Work to complete:
Could you please retype the records exactly, minus their pictures?

(Stored data entries)
---
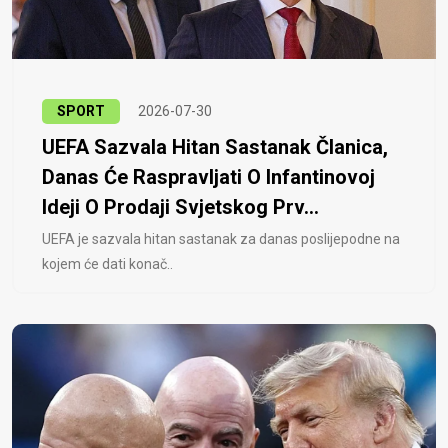
SPORT
2026-07-30
UEFA Sazvala Hitan Sastanak Članica,
Danas Će Raspravljati O Infantinovoj
Ideji O Prodaji Svjetskog Prv...
UEFA je sazvala hitan sastanak za danas poslijepodne na
kojem će dati konač..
---
Response to the exercise:
SPORT
2026-07-30
UEFA Sazvala Hitan Sastanak Članica,
Danas Će Raspravljati O Infantinovoj
Ideji O Prodaji Svjetskog Prv...
UEFA je sazvala hitan sastanak za danas poslijepodne na
kojem će dati konač..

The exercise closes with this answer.